Tanat Lokejaroenlarb - Observability to Resolution: The Journey Through a Production K8s Incident

Join Tanat Lokejaroenlarb as he shares his journey through a production Kubernetes incident, highlighting the importance of observability, incident management, and data-driven decision-making in resolving complex issues.

Key takeaways
  • Obscurity is a problem: Issues can be masked by complexity, and the more obscure the problem, the more difficult it is to identify.
  • Incident management is crucial: Establishing a shared document or incident report can help team members stay on the same page and reduce the risk of miscommunication.
  • Don’t ignore indicators: Good indicators can be ignored, and it’s essential to take action on them to prevent further issues.

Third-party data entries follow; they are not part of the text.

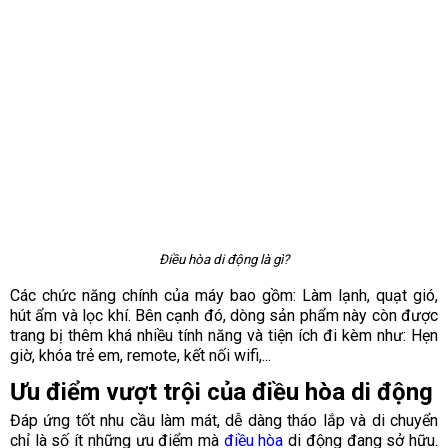
Điều hòa di động là gì?
Các chức năng chính của máy bao gồm: Làm lạnh, quạt gió,
hút ẩm và lọc khí. Bên cạnh đó, dòng sản phẩm này còn được
trang bị thêm khá nhiều tính năng và tiện ích đi kèm như: Hẹn
giờ, khóa trẻ em, remote, kết nối wifi,...
Ưu điểm vượt trội của điều hòa di động
Đáp ứng tốt nhu cầu làm mát, dễ dàng tháo lắp và di chuyển
chỉ là số ít những ưu điểm mà
điều hòa
di động đang sở hữu.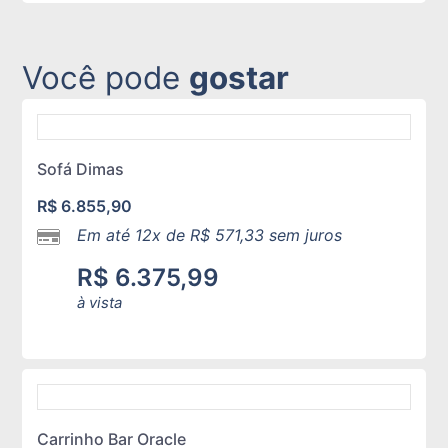
Você pode
gostar
Sofá Dimas
R$
6.855,90
Em até 12x de
R$
571,33
sem juros
R$
6.375,99
à vista
Carrinho Bar Oracle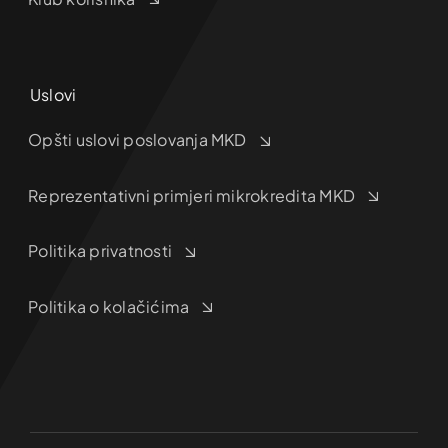
Uslovi
Opšti uslovi poslovanja MKD
Reprezentativni primjeri mikrokredita MKD
Politika privatnosti
Politika o kolačićima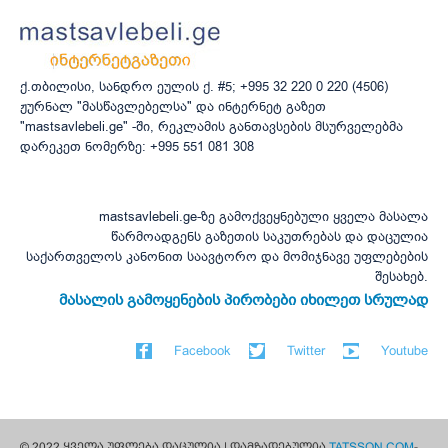
ქ.თბილისი, სანდრო ეულის ქ. #5; +995 32 220 0 220 (4506)
ჟურნალ "მასწავლებელსა" და ინტერნეტ გაზეთ
"mastsavlebeli.ge" -ში, რეკლამის განთავსების მსურველებმა
დარეკეთ ნომერზე: +995 551 081 308
mastsavlebeli.ge-ზე გამოქვეყნებული ყველა მასალა
წარმოადგენს გაზეთის საკუთრებას და დაცულია
საქართველოს კანონით საავტორო და მომიჯნავე უფლებების
შესახებ.
მასალის გამოყენების პირობები იხილეთ სრულად
Facebook
Twitter
Youtube
© 2022 ყველა უფლება დაცულია | დამზადებულია
TATSSON.COM
-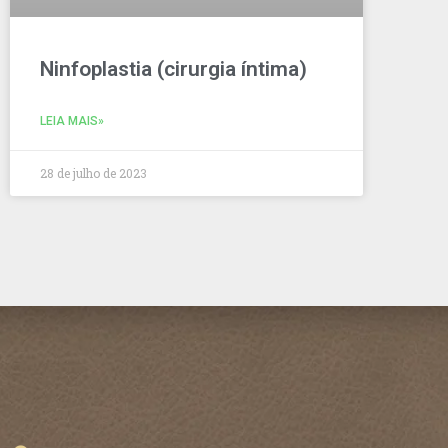
Ninfoplastia (cirurgia íntima)
LEIA MAIS»
28 de julho de 2023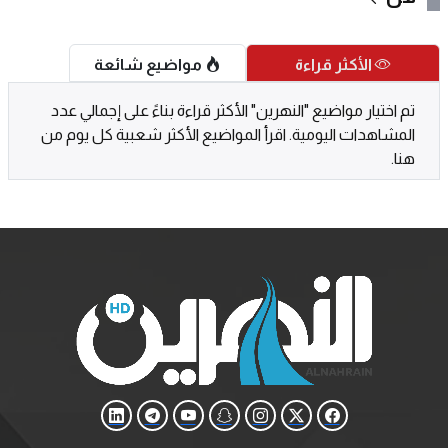
الأكثر قراءة
مواضيع شائعة
تم اختيار مواضيع "النهرين" الأكثر قراءة بناءً على إجمالي عدد
المشاهدات اليومية. اقرأ المواضيع الأكثر شعبية كل يوم من
هنا.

  • Learn from failures: Incidents can be valuable learning experiences, and it’s essential to reflect on what went wrong and how to improve.

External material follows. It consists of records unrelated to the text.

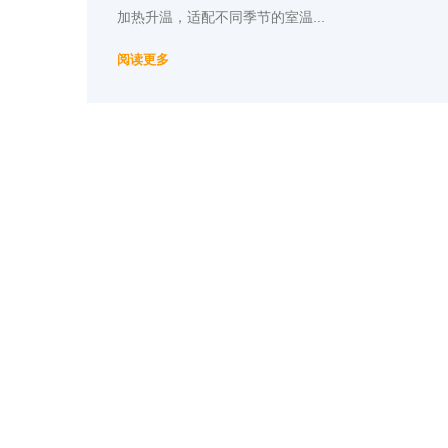
加热升温，适配不同季节的室温...
阅读更多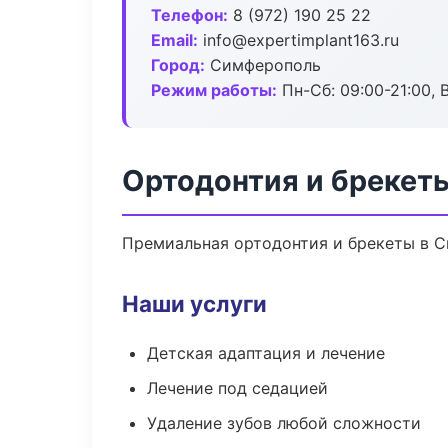
Телефон:
8 (972) 190 25 22
Email:
info@expertimplant163.ru
Город:
Симферополь
Режим работы:
Пн-Сб: 09:00-21:00, 
Ортодонтия и брекет
Премиальная ортодонтия и брекеты в Си
Наши услуги
Детская адаптация и лечение
Лечение под седацией
Удаление зубов любой сложности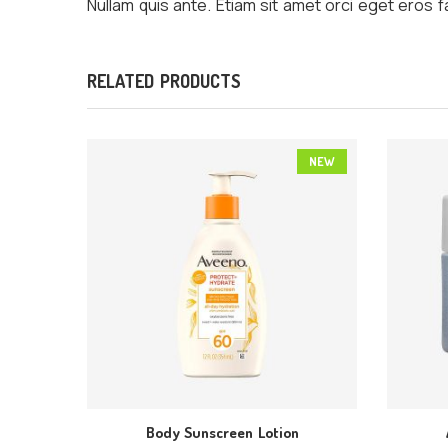
Nullam quis ante. Etiam sit amet orci eget eros f
RELATED PRODUCTS
NEW
Body Sunscreen Lotion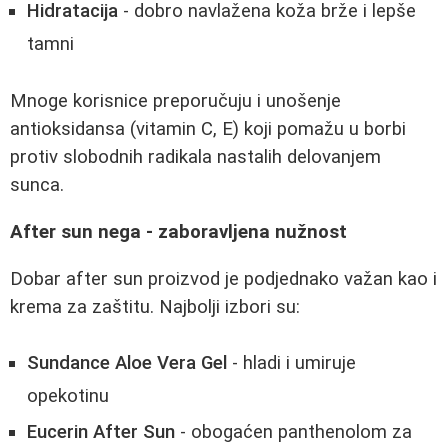
Hidratacija
- dobro navlažena koža brže i lepše
tamni
Mnoge korisnice preporučuju i unošenje
antioksidansa (vitamin C, E) koji pomažu u borbi
protiv slobodnih radikala nastalih delovanjem
sunca.
After sun nega - zaboravljena nužnost
Dobar after sun proizvod je podjednako važan kao i
krema za zaštitu. Najbolji izbori su:
Sundance Aloe Vera Gel
- hladi i umiruje
opekotinu
Eucerin After Sun
- obogaćen panthenolom za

  • Focus on delivery: In the midst of an incident, it’s easy to get distracted by secondary issues, but it’s crucial to stay focused on delivering a solution.
  • Use data to drive decision-making: Data can be a powerful tool in incident resolution, and it’s essential to rely on facts rather than intuition.
  • Don’t give up: Incidents can be complex and challenging, but it’s essential to persevere and not give up.
  • SLIs are important: Service-level indicators (SLIs) can help identify issues and prevent them from becoming major problems.
  • Don’t blame others: Incidents can be stressful, but it’s essential to avoid blame and focus on finding a solution.
  • Use a data-driven approach: Relying on data and evidence can help identify the root cause of an issue and prevent similar problems in the future.
  • Don’t assume you know the answer: Incidents can be complex, and it’s essential to avoid assumptions and instead rely on data and evidence to drive decision-making.
  • Use automation to simplify issues: Automation can help simplify complex issues and reduce the risk of human error.
  • Use metrics to monitor performance: Metrics can help monitor performance and identify issues before they become major problems.
  • Focus on delivering value: In the midst of an incident, it’s essential to focus on delivering value to customers and stakeholders.